Saturday, November 13, 2004


Tribe of Dan

Dr. P –
I know you have a taste for the Ancients, as do I. While cleaning out a spot in the attic today (to store Santa’s stash), I happened across some old notes from a Roman history class that I took at some point. After thumbing through a few pages, I came upon this quote from the philosopher emperor.
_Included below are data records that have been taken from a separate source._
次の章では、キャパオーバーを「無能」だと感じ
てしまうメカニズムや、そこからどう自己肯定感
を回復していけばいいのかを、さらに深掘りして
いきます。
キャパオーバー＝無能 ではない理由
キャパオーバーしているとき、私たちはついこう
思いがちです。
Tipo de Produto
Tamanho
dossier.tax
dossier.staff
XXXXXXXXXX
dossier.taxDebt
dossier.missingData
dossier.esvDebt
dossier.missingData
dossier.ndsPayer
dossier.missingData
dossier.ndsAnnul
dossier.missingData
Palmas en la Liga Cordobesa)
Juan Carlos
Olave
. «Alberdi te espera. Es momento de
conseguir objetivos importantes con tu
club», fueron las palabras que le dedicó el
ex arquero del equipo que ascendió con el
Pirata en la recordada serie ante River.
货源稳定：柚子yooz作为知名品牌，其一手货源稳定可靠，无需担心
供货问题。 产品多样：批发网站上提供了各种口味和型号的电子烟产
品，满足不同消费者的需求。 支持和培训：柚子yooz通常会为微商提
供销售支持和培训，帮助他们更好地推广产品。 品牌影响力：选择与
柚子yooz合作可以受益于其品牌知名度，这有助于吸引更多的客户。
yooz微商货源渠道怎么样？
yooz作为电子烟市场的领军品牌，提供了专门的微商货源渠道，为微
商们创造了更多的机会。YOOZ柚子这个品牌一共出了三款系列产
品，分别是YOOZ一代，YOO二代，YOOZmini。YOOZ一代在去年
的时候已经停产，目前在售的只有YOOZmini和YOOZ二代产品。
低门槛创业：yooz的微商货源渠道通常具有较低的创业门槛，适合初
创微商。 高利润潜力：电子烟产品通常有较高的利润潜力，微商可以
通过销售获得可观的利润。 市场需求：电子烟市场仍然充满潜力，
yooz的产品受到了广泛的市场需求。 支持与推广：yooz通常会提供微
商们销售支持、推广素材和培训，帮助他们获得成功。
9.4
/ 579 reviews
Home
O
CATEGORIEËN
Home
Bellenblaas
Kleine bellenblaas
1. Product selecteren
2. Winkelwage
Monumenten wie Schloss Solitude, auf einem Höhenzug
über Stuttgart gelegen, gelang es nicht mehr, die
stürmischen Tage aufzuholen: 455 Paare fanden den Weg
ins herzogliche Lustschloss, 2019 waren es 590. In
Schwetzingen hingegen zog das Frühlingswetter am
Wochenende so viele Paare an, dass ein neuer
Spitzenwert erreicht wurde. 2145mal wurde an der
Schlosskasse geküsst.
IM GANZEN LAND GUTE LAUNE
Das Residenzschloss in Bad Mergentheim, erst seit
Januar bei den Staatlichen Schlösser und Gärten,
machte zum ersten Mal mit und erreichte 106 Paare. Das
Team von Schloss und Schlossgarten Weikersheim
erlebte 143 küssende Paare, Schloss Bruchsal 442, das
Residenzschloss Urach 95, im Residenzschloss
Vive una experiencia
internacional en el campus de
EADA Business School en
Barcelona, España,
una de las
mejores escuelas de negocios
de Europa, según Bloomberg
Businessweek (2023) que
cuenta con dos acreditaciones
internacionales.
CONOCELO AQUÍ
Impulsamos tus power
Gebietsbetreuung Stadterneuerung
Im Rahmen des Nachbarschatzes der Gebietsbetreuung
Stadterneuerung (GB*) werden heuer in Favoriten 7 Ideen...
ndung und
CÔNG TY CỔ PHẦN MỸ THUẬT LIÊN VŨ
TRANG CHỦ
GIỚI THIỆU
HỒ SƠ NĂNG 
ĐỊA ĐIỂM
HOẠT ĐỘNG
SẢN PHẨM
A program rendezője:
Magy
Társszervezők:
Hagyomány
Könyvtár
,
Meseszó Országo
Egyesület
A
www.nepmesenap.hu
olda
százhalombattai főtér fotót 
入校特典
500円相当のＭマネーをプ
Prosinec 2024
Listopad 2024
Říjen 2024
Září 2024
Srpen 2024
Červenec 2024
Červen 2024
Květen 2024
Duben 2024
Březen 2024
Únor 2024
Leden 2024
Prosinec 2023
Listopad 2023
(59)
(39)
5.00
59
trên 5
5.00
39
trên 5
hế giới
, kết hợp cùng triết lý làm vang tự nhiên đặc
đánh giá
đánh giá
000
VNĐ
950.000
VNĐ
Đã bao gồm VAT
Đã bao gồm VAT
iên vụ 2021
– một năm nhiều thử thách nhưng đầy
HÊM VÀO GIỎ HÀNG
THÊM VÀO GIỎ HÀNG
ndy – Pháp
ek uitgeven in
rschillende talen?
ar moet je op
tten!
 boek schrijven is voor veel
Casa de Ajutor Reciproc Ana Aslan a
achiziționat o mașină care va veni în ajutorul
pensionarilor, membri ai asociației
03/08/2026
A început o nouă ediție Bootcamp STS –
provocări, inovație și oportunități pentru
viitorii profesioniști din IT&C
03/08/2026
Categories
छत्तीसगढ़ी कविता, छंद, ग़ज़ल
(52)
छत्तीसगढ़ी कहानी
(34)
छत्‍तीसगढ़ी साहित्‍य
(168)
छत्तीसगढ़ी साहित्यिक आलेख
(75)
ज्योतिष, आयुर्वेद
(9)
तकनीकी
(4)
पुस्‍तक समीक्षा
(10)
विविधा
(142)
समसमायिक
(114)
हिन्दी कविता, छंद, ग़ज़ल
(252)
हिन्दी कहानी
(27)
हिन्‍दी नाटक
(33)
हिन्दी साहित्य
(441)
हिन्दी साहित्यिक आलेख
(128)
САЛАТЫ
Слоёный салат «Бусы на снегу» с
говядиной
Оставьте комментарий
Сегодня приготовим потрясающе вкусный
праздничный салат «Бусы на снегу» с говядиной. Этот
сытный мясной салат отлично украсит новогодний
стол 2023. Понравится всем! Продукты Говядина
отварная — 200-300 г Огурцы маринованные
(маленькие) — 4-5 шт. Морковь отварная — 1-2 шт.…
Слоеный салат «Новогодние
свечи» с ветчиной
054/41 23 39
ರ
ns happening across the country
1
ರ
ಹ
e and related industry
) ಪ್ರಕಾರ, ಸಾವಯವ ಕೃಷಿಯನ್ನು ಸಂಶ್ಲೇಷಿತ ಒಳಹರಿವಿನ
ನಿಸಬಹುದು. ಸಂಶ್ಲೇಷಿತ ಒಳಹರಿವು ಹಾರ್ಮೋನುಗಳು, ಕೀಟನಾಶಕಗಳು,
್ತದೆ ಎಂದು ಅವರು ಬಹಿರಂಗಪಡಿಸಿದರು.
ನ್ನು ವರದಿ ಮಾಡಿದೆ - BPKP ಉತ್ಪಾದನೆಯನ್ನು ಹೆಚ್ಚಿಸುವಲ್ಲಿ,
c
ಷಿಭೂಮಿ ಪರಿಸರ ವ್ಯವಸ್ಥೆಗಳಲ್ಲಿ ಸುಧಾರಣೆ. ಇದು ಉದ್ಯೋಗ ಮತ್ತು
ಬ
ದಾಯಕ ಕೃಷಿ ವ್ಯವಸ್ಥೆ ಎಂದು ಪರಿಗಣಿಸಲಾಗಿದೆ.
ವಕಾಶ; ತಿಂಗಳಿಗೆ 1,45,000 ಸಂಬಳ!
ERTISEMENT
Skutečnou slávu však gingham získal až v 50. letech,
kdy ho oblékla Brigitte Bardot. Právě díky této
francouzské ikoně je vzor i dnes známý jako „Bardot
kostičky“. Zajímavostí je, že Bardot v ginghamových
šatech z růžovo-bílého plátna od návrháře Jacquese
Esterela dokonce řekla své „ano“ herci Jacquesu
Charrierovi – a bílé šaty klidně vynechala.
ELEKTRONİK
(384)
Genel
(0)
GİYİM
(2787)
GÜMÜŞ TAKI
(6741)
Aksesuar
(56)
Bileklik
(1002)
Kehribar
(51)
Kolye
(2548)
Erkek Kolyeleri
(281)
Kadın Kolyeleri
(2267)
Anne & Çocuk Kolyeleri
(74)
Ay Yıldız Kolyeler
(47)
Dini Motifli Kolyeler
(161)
It is seemed to go nicely in this age of fools and I think it ties in well with the whole concept.

I guess old Marcus was looking back and trying to figure out why he had been great.

Makes sense…..

“From my grandfather Verus I learned good morals and the government of my temper.

From the reputation and remembrance of my father, modesty and a manly character.

From my mother, piety and beneficence, and abstinence, not only from evil deeds, but even from evil thoughts; and further, simplicity in my way of living, far removed from the habits of the rich.

From my great-grandfather, not to have frequented public schools, and to have had good teachers at home, and to know that on such things a man should spend liberally.

From my governor, to be neither of the green nor of the blue party at the games in the Circus, nor a partisan either of the Parmularius or the Scutarius at the gladiators' fights; from him too I learned endurance of labour, and to want little, and to work with my own hands, and not to meddle with other people's affairs, and not to be ready to listen to slander.

From Diognetus, not to busy myself about trifling things, and not to give credit to what was said by miracle-workers and jugglers about incantations and the driving away of daemons and such things; and not to breed quails for fighting, nor to give myself up passionately to such things; and to endure freedom of speech; and to have become intimate with philosophy.”